- Founded: 1997
- Founder: Ward Marston, Scott Kessler
- Genre: Classical
- Country of origin: U.S.
- Location: West Chester, Pennsylvania
- Official website: www.marstonrecords.com

= Marston Records =

American independent record label

Marston Records is an independent American record label. The label specializes in the remastering and reissuing of very early and rare recordings. It was founded in 1997 by Ward Marston and Scott Kessler.

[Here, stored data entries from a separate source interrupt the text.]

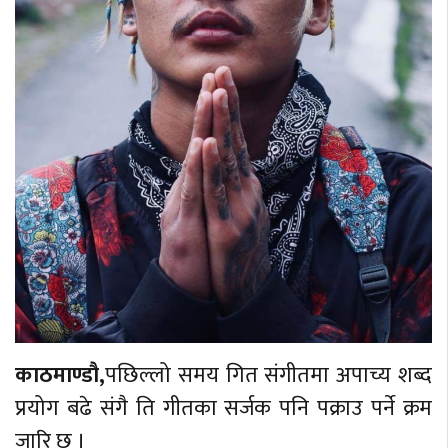
बेलायत
जापान
क्यानाडा
अन्य
काठमाण्डौ,
पछिल्लो समय गित संगीतमा अपाच्य शब्द
प्रयोग बढे संगै ति गीतका सर्जक पनि पक्राउ पर्ने क्रम
जारि छ ।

== Releases on Marston Records ==

Collections of rare recordings of singers include Giuseppe Anselmi, Jane Bathori, Mattia Battistini, Celestina Boninsegna, Max Bouvet, Rosalia Chalia, Feodor Chaliapin, Arthur Endrèze, Emilio de Gogorza, Lotte Lehmann, Félia Litvinne, Fernando De Lucia, John McCormack, Léon Melchissédec, Graziella Pareto, Maurice Renaud, Tito Schipa, Lotte Schöne, Hina Spani, Conchita Supervía, Lawrence Tibbett, Vanni-Marcoux, César Vezzani and Francisco Viñas. Collections of pianists' rare recordings include Josef Hofmann, Raoul von Koczalski, Jorge Bolet and Vladimir de Pachmann.